Arlington County Board candidates call for more regulations, incentives and public education to mitigate flooding |

Arlington County Board candidates call for more regulations, incentives and public education to mitigate flooding |

This spring, Arlington County began buying up properties in the Waverly Hills area to combat flooding.

Already, despite some concerns about how the program would work, three residents have agreed to sell their homes. The county will tear them down and replant the land so water has a place to flow during large rain storms.

All seven Arlington County Board candidates — six of whom are vying for the support of the local Democratic party this primary — say the county needs to change its land-use policies and get more people on board with adding stormwater infrastructure in their backyards, in order to make neighborhoods more resilient to a predicted increase in flooding.

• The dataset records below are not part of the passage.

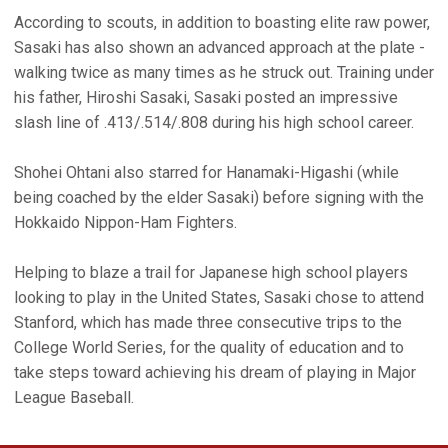
According to scouts, in addition to boasting elite raw power,
Sasaki has also shown an advanced approach at the plate -
walking twice as many times as he struck out. Training under
his father, Hiroshi Sasaki, Sasaki posted an impressive
slash line of .413/.514/.808 during his high school career.
Shohei Ohtani also starred for Hanamaki-Higashi (while
being coached by the elder Sasaki) before signing with the
Hokkaido Nippon-Ham Fighters.
Helping to blaze a trail for Japanese high school players
looking to play in the United States, Sasaki chose to attend
Stanford, which has made three consecutive trips to the
College World Series, for the quality of education and to
take steps toward achieving his dream of playing in Major
League Baseball.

“The July 2018 and 2019 floods in particular really drove this home for us — we had some real life-safety issues pertaining to flooding,” Susan Cunningham said in a forum hosted by nonprofit advocacy group EcoAction Arlington last week.

“[It] highlighted that, not only because of climate change but really because of lack of long-range planning, we have very outdated stormwater management systems that we don’t have a budget to improve,” she continued. “We do have a lot of catch up to do.”

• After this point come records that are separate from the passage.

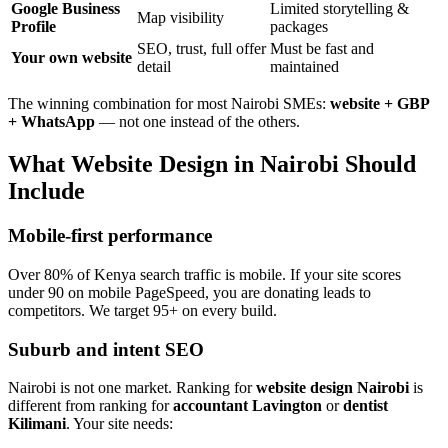
Google Business
Limited storytelling &
Map visibility
Profile
packages
SEO, trust, full offer
Must be fast and
Your own website
detail
maintained
The winning combination for most Nairobi SMEs:
website + GBP
+ WhatsApp
— not one instead of the others.
What Website Design in Nairobi Should
Include
Mobile-first performance
Over 80% of Kenya search traffic is mobile. If your site scores
under 90 on mobile PageSpeed, you are donating leads to
competitors. We target 95+ on every build.
Suburb and intent SEO
Nairobi is not one market. Ranking for
website design Nairobi
is
different from ranking for
accountant Lavington
or
dentist
Kilimani
. Your site needs:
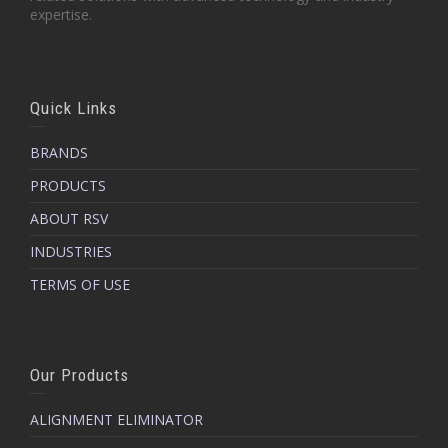
expertise.
Quick Links
BRANDS
PRODUCTS
ABOUT RSV
INDUSTRIES
TERMS OF USE
Our Products
ALIGNMENT ELIMINATOR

Since the floods, Arlington County has taken steps to manage stormwater beyond buying homes for flood relief.

Starting next year, Arlington will fund its stormwater management plan with a stormwater utility fee. The county will charge property owners a rate based on how much of their property is covered in hard surfaces, like roofs and driveways. (Currently, it is funded by a tax based on property assessments.)

Other changes include new regulations requiring single-family home construction projects to retain more water and some $90 million in bond referenda from 2020 and 2022 for stormwater projects.

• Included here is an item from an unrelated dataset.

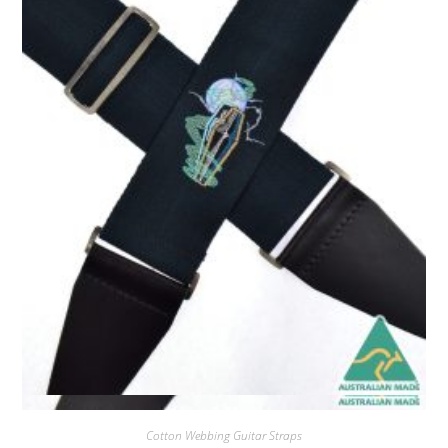
Quick View
Cotton Webbing Guitar Straps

Developers of single-family homes report higher construction costs due to retention regulations. Bonds and the new stormwater utility fee, meanwhile, could spell higher taxes for residents.

So, in this race, some candidates say the county should examine how its own policies encourage flooding before requiring more of residents.

Cunningham and Natalie Roy, both of whom have opposed the recently adopted Missing Middle zoning changes, that starts with reducing the allowable buildable area that homes can occupy on a lot.

“This is something that we should’ve done 10 years ago and definitely something we should have done before approving the misguided [Missing Middle] plan,” Roy said.

Perennial independent candidate Audrey Clement said she would call for the repeal of Missing Middle, linking the new policy to tree loss and thus, increased flooding.

She said she would also end a practice among developers to subdivide lots to circumvent state environmental ordinances preventing construction near protected land along Arlington streams called “resource protection areas,” or RPAs.

“It was by this sleight of hand that the county permitted a tear-down McMansion in a North Arlington RPA in 2018 but also the destruction of a 100-foot state champion redwood on the same lot,” she said.

Roy also stressed incentives and regulations for home construction projects that encourage tree preservation and prevent activity near resource protection areas.

Sierra Club-endorsed Maureen Coffey suggests ensuring residents actually maintain the stormwater infrastructure they agree to install this year. Through next January, people can reduce hard surfaces on their property to save money on the forthcoming stormwater utility fees.

“We’re going to have to follow up on [making sure] people are actually maintaining their stormwater mitigation — you’ll have a reduction in fees if you maintain those things,” Coffey said. “In our neighborhood, people agree to have a permeable driveway, then they pave over it a year later. There is no enforcement. No one comes back around.”

Jonathan Dromgoole said the county should decrease publicly owned impervious surfaces and increase green space. He said it can encourage private property owners to do the same by reducing parking minimums for homes near transit.

“That’s where a lot of concrete goes,” he said.

He also suggested a public engagement campaign informing people of what they can do at home, what county assistance is available, “and how we can all move forward collectively.”

Arlington County does have web pages dedicated to stormwater management, with tips about what to do at home to retain water and reduce flood risk — though there is an ongoing conversation about ways the county can improve public engagement with its existing resources.

Sierra Club-endorsed Julius “JD” Spain Sr., as well as Tony Weaver, had other suggestions for county actions for reducing flooding.

Spain said Arlington needs to double down on “green infrastructure” such as permeable pavement and rain gardens.

“There is proof that green infrastructure is, in and of itself, a stormwater management tool and we as a county have not fully explored or incorporated it yet,” he said.

Weaver said the county will need to shore up other “vulnerable infrastructure” for future storms.

“Going forward, we have to take more urgent measures,” he said.